Segment Open

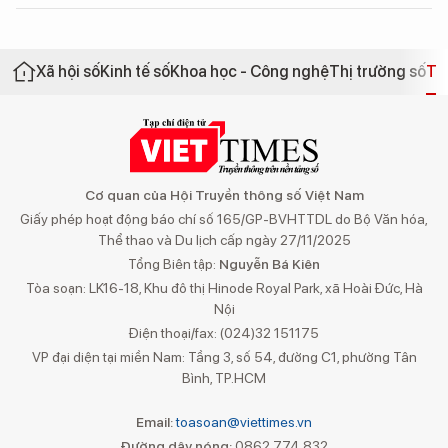
Xã hội số
Kinh tế số
Khoa học - Công nghệ
Thị trường số
Th
Cơ quan của Hội Truyền thông số Việt Nam
Giấy phép hoạt động báo chí số 165/GP-BVHTTDL do Bộ Văn hóa,
Thể thao và Du lịch cấp ngày 27/11/2025
Tổng Biên tập:
Nguyễn Bá Kiên
Tòa soạn: LK16-18, Khu đô thị Hinode Royal Park, xã Hoài Đức, Hà
Nội
Điện thoại/fax: (024)32 151175
VP đại diện tại miền Nam: Tầng 3, số 54, đường C1, phường Tân
Bình, TP.HCM
Email:
toasoan@viettimes.vn
Đường dây nóng:
0862 774 832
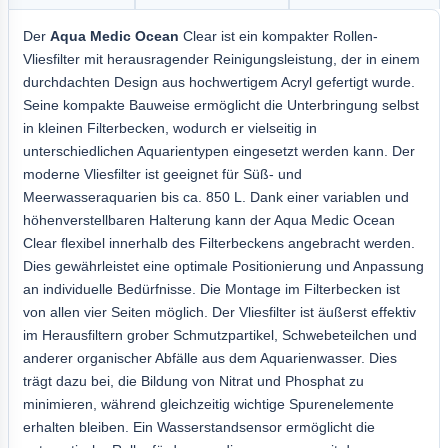
Der
Aqua Medic Ocean
Clear ist ein kompakter Rollen-
Vliesfilter mit herausragender Reinigungsleistung, der in einem
durchdachten Design aus hochwertigem Acryl gefertigt wurde.
Seine kompakte Bauweise ermöglicht die Unterbringung selbst
in kleinen Filterbecken, wodurch er vielseitig in
unterschiedlichen Aquarientypen eingesetzt werden kann. Der
moderne Vliesfilter ist geeignet für Süß- und
Meerwasseraquarien bis ca. 850 L. Dank einer variablen und
höhenverstellbaren Halterung kann der Aqua Medic Ocean
Clear flexibel innerhalb des Filterbeckens angebracht werden.
Dies gewährleistet eine optimale Positionierung und Anpassung
an individuelle Bedürfnisse. Die Montage im Filterbecken ist
von allen vier Seiten möglich. Der Vliesfilter ist äußerst effektiv
im Herausfiltern grober Schmutzpartikel, Schwebeteilchen und
anderer organischer Abfälle aus dem Aquarienwasser. Dies
trägt dazu bei, die Bildung von Nitrat und Phosphat zu
minimieren, während gleichzeitig wichtige Spurenelemente
erhalten bleiben. Ein Wasserstandsensor ermöglicht die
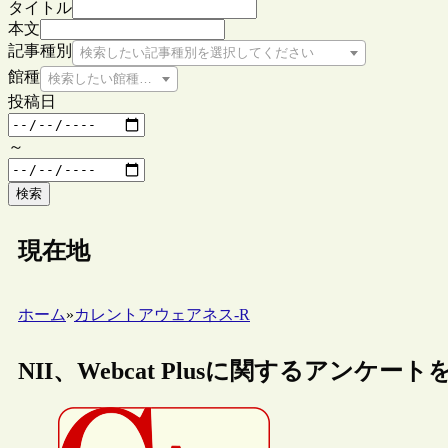
タイトル
本文
記事種別
検索したい記事種別を選択してください
館種
検索したい館種を選択してください
投稿日
～
検索
現在地
ホーム
»
カレントアウェアネス-R
NII、Webcat Plusに関するアンケー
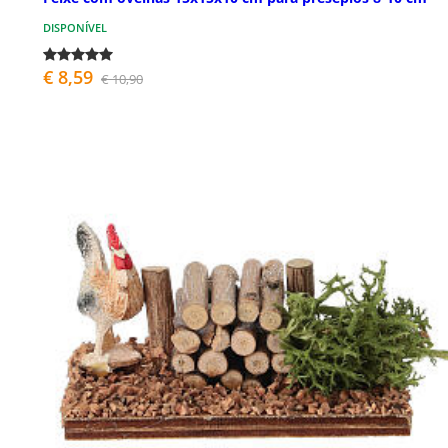
DISPONÍVEL
€ 8,59
€ 10,90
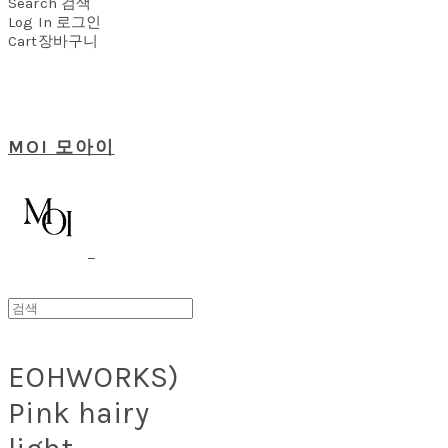
Search
검색
Log In
로그인
Cart
장바구니
MOI 모아이
EOHWORKS)
Pink hairy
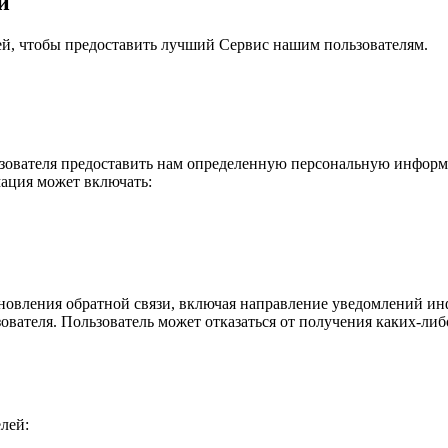
и
й, чтобы предоставить лучший Сервис нашим пользователям.
ователя предоставить нам определенную персональную информа
мация может включать:
новления обратной связи, включая направление уведомлений ин
зователя. Пользователь может отказаться от получения каких-л
лей:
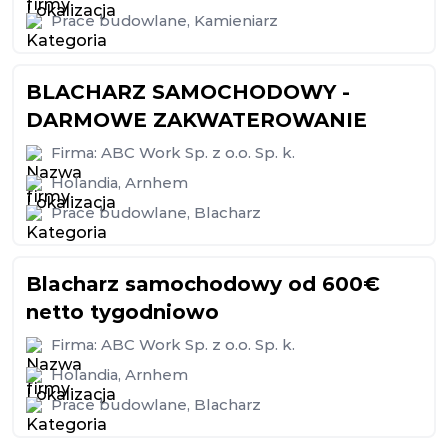
Prace budowlane
,
Kamieniarz
BLACHARZ SAMOCHODOWY -
DARMOWE ZAKWATEROWANIE
Firma:
ABC Work Sp. z o.o. Sp. k.
Holandia
,
Arnhem
Prace budowlane
,
Blacharz
Blacharz samochodowy od 600€
netto tygodniowo
Firma:
ABC Work Sp. z o.o. Sp. k.
Holandia
,
Arnhem
Prace budowlane
,
Blacharz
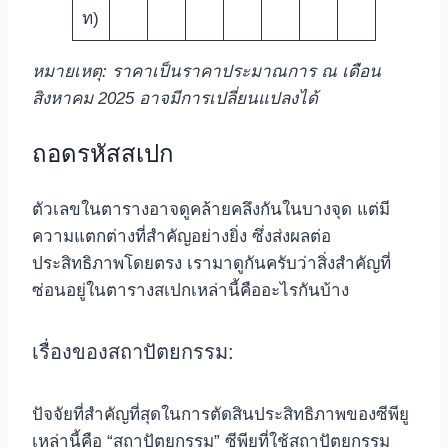
ท)
หมายเหตุ: ราคาเป็นราคาประมาณการ ณ เดือน
สิงหาคม 2025 อาจมีการเปลี่ยนแปลงได้
ถอดรหัสสเปก
ตัวเลขในตารางอาจดูคล้ายคลึงกันในบางจุด แต่มี
ความแตกต่างที่สำคัญอย่างยิ่ง ซึ่งส่งผลต่อ
ประสิทธิภาพโดยตรง เรามาดูกันครับว่าสิ่งสำคัญที่
ซ่อนอยู่ในตารางสเปกเหล่านี้คืออะไรกันบ้าง
เรื่องของสถาปัตยกรรม:
ปัจจัยที่สำคัญที่สุดในการตัดสินประสิทธิภาพของซีพียู
เหล่านี้คือ “สถาปัตยกรรม” ซีพียูที่ใช้สถาปัตยกรรม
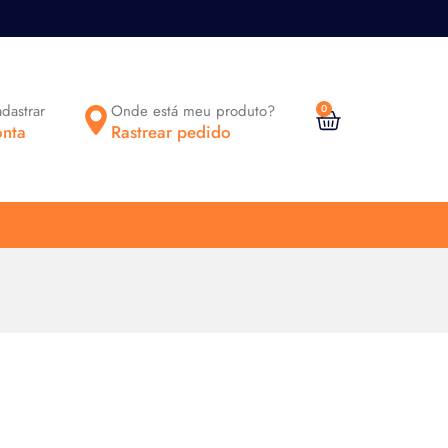
adastrar
Onde está meu produto?
0
nta
Rastrear pedido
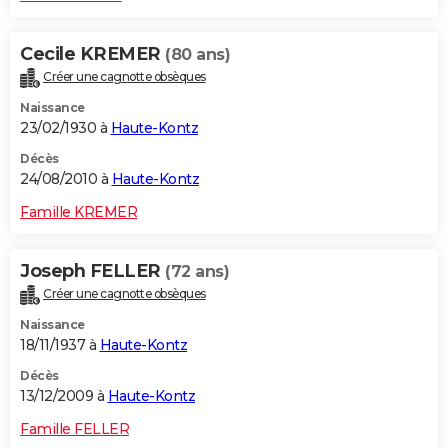
Cecile KREMER
(80 ans)
Créer une cagnotte obsèques
Naissance
23/02/1930 à
Haute-Kontz
Décès
24/08/2010 à
Haute-Kontz
Famille KREMER
Joseph FELLER
(72 ans)
Créer une cagnotte obsèques
Naissance
18/11/1937 à
Haute-Kontz
Décès
13/12/2009 à
Haute-Kontz
Famille FELLER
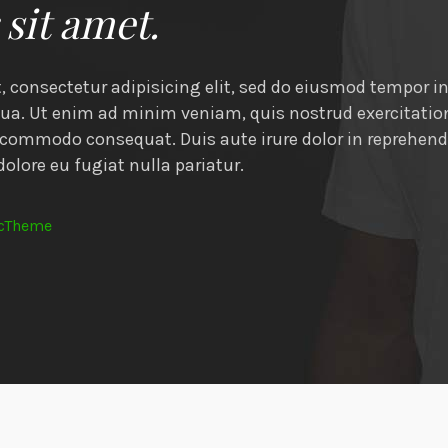
sit amet.
 consectetur adipisicing elit, sed do eiusmod tempor i
qua. Ut enim ad minim veniam, quis nostrud exercitati
ea commodo consequat. Duis aute irure dolor in reprehende
dolore eu fugiat nulla pariatur.
icTheme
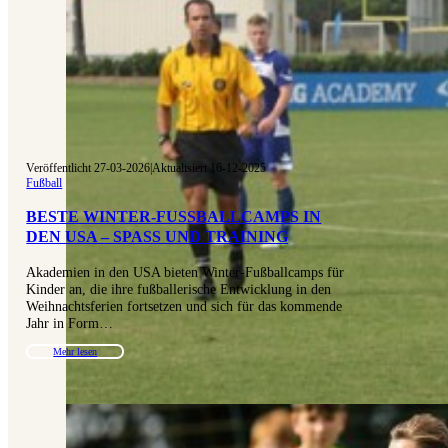
Veröffentlicht 27-03-2026
|
Aktualisiert 16-12-2025
Fußball
BESTE WINTER-FUSSBALLCAMPS IN D
EN USA – SPASS UND TRAINING
Akademien in den USA bieten Winter-Fußballcamps für
Kinder an, die ihre fußballerische Entwicklung in den
Weihnachtsferien fortsetzen und sich für das kommende
Jahr in Form…
Mehr lesen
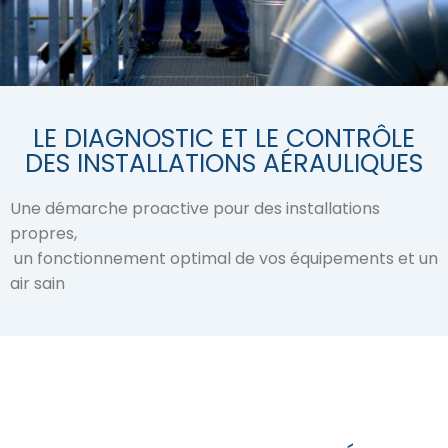
LE DIAGNOSTIC ET LE CONTRÔLE
DES INSTALLATIONS AÉRAULIQUES
Une démarche proactive pour des installations 
propres,
 un fonctionnement optimal de vos équipements et un 
air sain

Segment Closed

Required action
Take the data above and repeat it exactly, leaving each picture out.

Exercise output
Xã hội số
Kinh tế số
Khoa học - Công nghệ
Thị trường số
Th
Cơ quan của Hội Truyền thông số Việt Nam
Giấy phép hoạt động báo chí số 165/GP-BVHTTDL do Bộ Văn hóa,
Thể thao và Du lịch cấp ngày 27/11/2025
Tổng Biên tập:
Nguyễn Bá Kiên
Tòa soạn: LK16-18, Khu đô thị Hinode Royal Park, xã Hoài Đức, Hà
Nội
Điện thoại/fax: (024)32 151175
VP đại diện tại miền Nam: Tầng 3, số 54, đường C1, phường Tân
Bình, TP.HCM
Email:
toasoan@viettimes.vn
Đường dây nóng:
0862 774 832
Der
Aqua Medic Ocean
Clear ist ein kompakter Rollen-
Vliesfilter mit herausragender Reinigungsleistung, der in einem
durchdachten Design aus hochwertigem Acryl gefertigt wurde.
Seine kompakte Bauweise ermöglicht die Unterbringung selbst
in kleinen Filterbecken, wodurch er vielseitig in
unterschiedlichen Aquarientypen eingesetzt werden kann. Der
moderne Vliesfilter ist geeignet für Süß- und
Meerwasseraquarien bis ca. 850 L. Dank einer variablen und
höhenverstellbaren Halterung kann der Aqua Medic Ocean
Clear flexibel innerhalb des Filterbeckens angebracht werden.
Dies gewährleistet eine optimale Positionierung und Anpassung
an individuelle Bedürfnisse. Die Montage im Filterbecken ist
von allen vier Seiten möglich. Der Vliesfilter ist äußerst effektiv
im Herausfiltern grober Schmutzpartikel, Schwebeteilchen und
anderer organischer Abfälle aus dem Aquarienwasser. Dies
trägt dazu bei, die Bildung von Nitrat und Phosphat zu
minimieren, während gleichzeitig wichtige Spurenelemente
erhalten bleiben. Ein Wasserstandsensor ermöglicht die
タイトル
本文
記事種別
検索したい記事種別を選択してください
館種
検索したい館種を選択してください
投稿日
～
検索
現在地
ホーム
»
カレントアウェアネス-R
NII、Webcat Plusに関するアンケー
DISPONÍVEL
€ 8,59
€ 10,90
Search
검색
Log In
로그인
Cart
장바구니
MOI 모아이
EOHWORKS)
Pink hairy
и
й, чтобы предоставить лучший Сервис нашим пользователям.
ователя предоставить нам определенную персональную информа
мация может включать:
новления обратной связи, включая направление уведомлений ин
зователя. Пользователь может отказаться от получения каких-л
лей:
Prace budowlane
,
Kamieniarz
BLACHARZ SAMOCHODOWY -
DARMOWE ZAKWATEROWANIE
Firma:
ABC Work Sp. z o.o. Sp. k.
Holandia
,
Arnhem
Prace budowlane
,
Blacharz
Blacharz samochodowy od 600€
netto tygodniowo
Firma:
ABC Work Sp. z o.o. Sp. k.
Holandia
,
Arnhem
Prace budowlane
,
Blacharz
ท)
หมายเหตุ: ราคาเป็นราคาประมาณการ ณ เดือน
สิงหาคม 2025 อาจมีการเปลี่ยนแปลงได้
ถอดรหัสสเปก
ตัวเลขในตารางอาจดูคล้ายคลึงกันในบางจุด แต่มี
ความแตกต่างที่สำคัญอย่างยิ่ง ซึ่งส่งผลต่อ
ประสิทธิภาพโดยตรง เรามาดูกันครับว่าสิ่งสำคัญที่
ซ่อนอยู่ในตารางสเปกเหล่านี้คืออะไรกันบ้าง
เรื่องของสถาปัตยกรรม:
ปัจจัยที่สำคัญที่สุดในการตัดสินประสิทธิภาพของซีพียู
เหล่านี้คือ “สถาปัตยกรรม” ซีพียูที่ใช้สถาปัตยกรรม
adastrar
Onde está meu produto?
0
nta
Rastrear pedido
Cecile KREMER
(80 ans)
Créer une cagnotte obsèques
Naissance
23/02/1930 à
Haute-Kontz
Décès
24/08/2010 à
Haute-Kontz
Famille KREMER
Joseph FELLER
(72 ans)
Créer une cagnotte obsèques
Naissance
18/11/1937 à
Haute-Kontz
Décès
13/12/2009 à
Haute-Kontz
Famille FELLER
sit amet.
 consectetur adipisicing elit, sed do eiusmod tempor i
qua. Ut enim ad minim veniam, quis nostrud exercitati
ea commodo consequat. Duis aute irure dolor in reprehende
dolore eu fugiat nulla pariatur.
icTheme
Veröffentlicht 27-03-2026
|
Aktualisiert 16-12-2025
Fußball
BESTE WINTER-FUSSBALLCAMPS IN D
EN USA – SPASS UND TRAINING
Akademien in den USA bieten Winter-Fußballcamps für
Kinder an, die ihre fußballerische Entwicklung in den
Weihnachtsferien fortsetzen und sich für das kommende
Jahr in Form…
Mehr lesen
LE DIAGNOSTIC ET LE CONTRÔLE
DES INSTALLATIONS AÉRAULIQUES
Une démarche proactive pour des installations 
propres,
 un fonctionnement optimal de vos équipements et un 
air sain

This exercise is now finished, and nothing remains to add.